Le romancier algérien, Kamel Daoud, vient de publier, aujourd’hui 28 février, un texte en rapport direct avec l’actualité algérienne de ces derniers jours, sur son compte facebook.

Je vais marcher, « ils » vont courir

Longtemps j’ai espéré le jour de demain. Longtemps j’ai secoué l’arbre. Avec colère. Avec espoir. Je m’y suis adossé et parfois je m’en suis éloigné, déçu. Je lui ai donné mille noms et mille grimaces. Mille images. 
Alors demain je vais marcher. Crier. Protester. Défendre ma dignité. Espérer. Car mes plus belles années m’ont été volées par la décennie noire. Puis par les années Bouteflika et ses malfrats. Le plus dur fut l’indignité. J’étais en colère, toujours. Contre moi, contre les miens. 
Je vais marcher pour en guérir et réparer en moi l’ordre des jours et de l’âge. 
Ce Régime va s’agiter. Ouvrir les prisons pour lâcher les criminels, salir nos jeunes, faire douter, insulter, frapper et lâcher sur nous ses chiens et ses radicaux. « Ils » veulent même nous terroriser avec les années 90 : si on ne s’agenouille pas, c’est le sang. Ils le répètent partout. Ils veulent nous terroriser. C’est une groupe de terroristes. Un groupe armé qui a volé un drapeau et un hymne. 
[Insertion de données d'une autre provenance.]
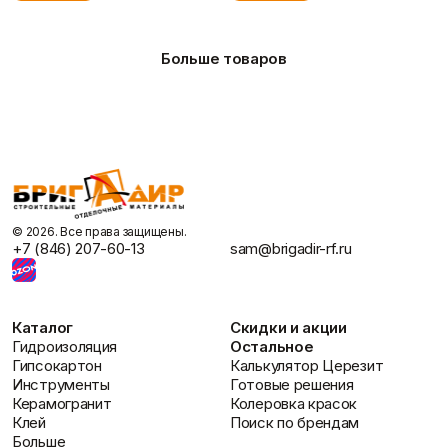
свойствами, толщиной 12,5 мм и размерами 12,5 х 2500 х
1200 мм. Зеленая окраска картона указывает на его
влагостойкие характеристики. Стоимость данного товара
Больше товаров
составляет 565 рублей.
Ключевые преимущества
Повышенная защита от влаги:
Специальная структура
гипсового сердечника и обработанный картон
обеспечивают надежную защиту от воздействия влаги, что
крайне важно для помещений с высокой влажностью.
Улучшенная звукоизоляция:
В сочетании с
подходящими звукоизоляционными материалами, такими
©️ 2026. Все права защищены.
как
ISOVER ЗвукоЗащита
, способствует созданию более
+7 (846) 207-60-13
sam@brigadir-rf.ru
тихой и комфортной акустической среды.
Безопасность для здоровья:
Материал
сертифицирован по стандарту EcoMaterial Absolute, что
подтверждает его безопасность для жилых помещений и
Каталог
Скидки и акции
экологии.
Гидроизоляция
Остальное
Долговечность и прочность:
Толщина листа 12,5 мм
Гипсокартон
Калькулятор Церезит
гарантирует надежность конструкций, возводимых с его
Инструменты
Готовые решения
использованием, включая перегородки и стеновые панели.
Керамогранит
Колеровка красок
Простота монтажа:
Наличие разметки на листах и
Клей
Поиск по брендам
стандартные размеры значительно упрощают и ускоряют
Больше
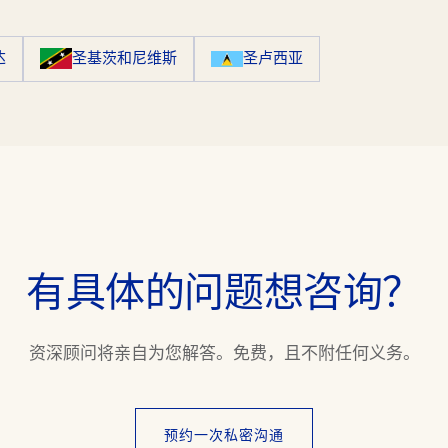
达
圣基茨和尼维斯
圣卢西亚
有具体的问题想咨询？
资深顾问将亲自为您解答。免费，且不附任何义务。
预约一次私密沟通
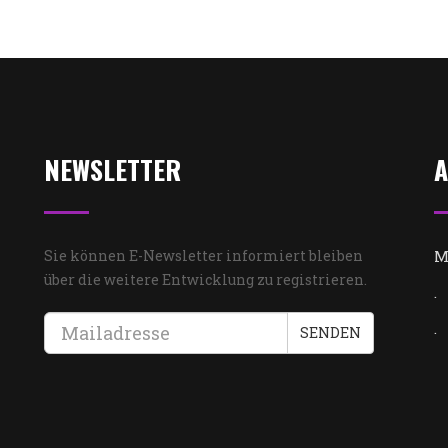
NEWSLETTER
A
Sie können E-Newsletter informiert bleiben
M
über die weitere Entwicklung zu registrieren.
.
.
SENDEN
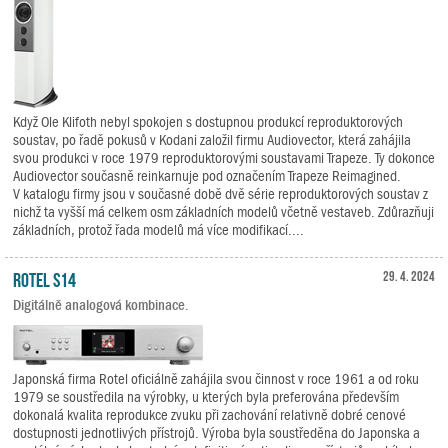
Když Ole Klifoth nebyl spokojen s dostupnou produkcí reproduktorových
soustav, po řadě pokusů v Kodani založil firmu Audiovector, která zahájila
svou produkci v roce 1979 reproduktorovými soustavami Trapeze. Ty dokonce
Audiovector současně reinkarnuje pod označením Trapeze Reimagined.
V katalogu firmy jsou v současné době dvě série reproduktorových soustav z
nichž ta vyšší má celkem osm základních modelů včetně vestaveb. Zdůrazňuji
základních, protož řada modelů má více modifikací....
Rotel S14
29. 4. 2024
Digitálně analogová kombinace.
Japonská firma Rotel oficiálně zahájila svou činnost v roce 1961 a od roku
1979 se soustředila na výrobky, u kterých byla preferována především
dokonalá kvalita reprodukce zvuku při zachování relativně dobré cenové
dostupnosti jednotlivých přístrojů. Výroba byla soustředěna do Japonska a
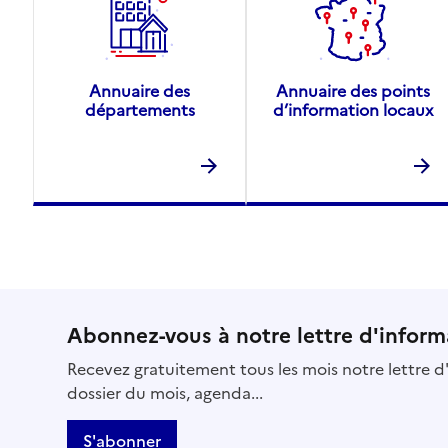
Annuaire des
Annuaire des points
départements
d’information locaux
Abonnez-vous à notre lettre d'inform
Recevez gratuitement tous les mois notre lettre d'
dossier du mois, agenda...
S'abonner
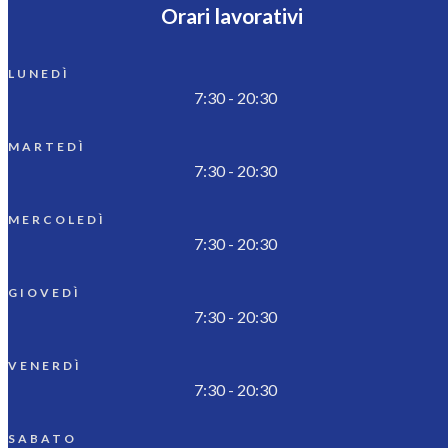
Orari lavorativi
LUNEDÌ
7:30 - 20:30
MARTEDÌ
7:30 - 20:30
MERCOLEDÌ
7:30 - 20:30
GIOVEDÌ
7:30 - 20:30
VENERDÌ
7:30 - 20:30
SABATO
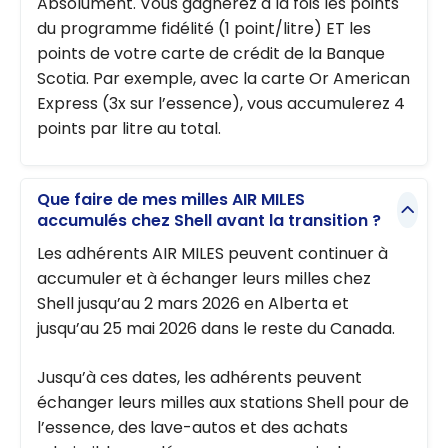
Absolument. Vous gagnerez à la fois les points
du programme fidélité (1 point/litre) ET les
points de votre carte de crédit de la Banque
Scotia. Par exemple, avec la carte Or American
Express (3x sur l’essence), vous accumulerez 4
points par litre au total.
Que faire de mes milles AIR MILES
accumulés chez Shell avant la transition ?
Les adhérents AIR MILES peuvent continuer à
accumuler et à échanger leurs milles chez
Shell jusqu’au 2 mars 2026 en Alberta et
jusqu’au 25 mai 2026 dans le reste du Canada.
Jusqu’à ces dates, les adhérents peuvent
échanger leurs milles aux stations Shell pour de
l’essence, des lave-autos et des achats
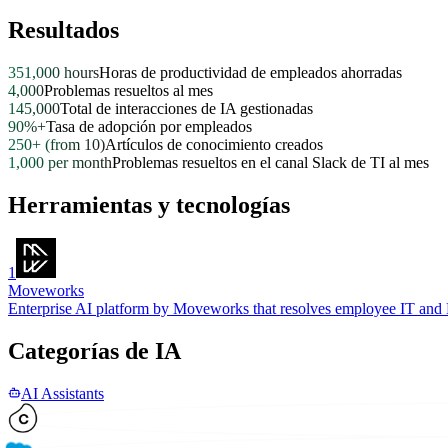
Resultados
351,000 hours
Horas de productividad de empleados ahorradas
4,000
Problemas resueltos al mes
145,000
Total de interacciones de IA gestionadas
90%+
Tasa de adopción por empleados
250+ (from 10)
Artículos de conocimiento creados
1,000 per month
Problemas resueltos en el canal Slack de TI al mes
Herramientas y tecnologías
1
Moveworks
Enterprise AI platform by Moveworks that resolves employee IT and 
Categorías de IA
AI Assistants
Ce Régime n’a pas le choix : il sait qu’il est déjà mort et il veut nous le faire payer. « Ils » ne savent pas où aller, ni que faire : Bouteflika va mourir et nous avons ressuscité et « ils » sont au milieux avec leur sacs d’argent et leurs esclaves et leurs familles. 
Nous avons le choix quant à nous : marcher, ou rester chacun dans sa maison pendant qu’on nous vole le pays.
Je vais marcher car j’ai des enfants.
Car j’ai de la dignité
Car j’ai été toujours libre
Car je suis chez moi et pas chez « eux »
Car je n’ai rien à perdre et j’ai tout à gagner
Car cela fait la moitié de ma vie que j’attends ce jour et je ne veux pas passer le reste de ma vie à regretter de ne pas y être allé.
Je vais marcher. « Eux », ils vont courir. « Ils » s’enfuient déjà.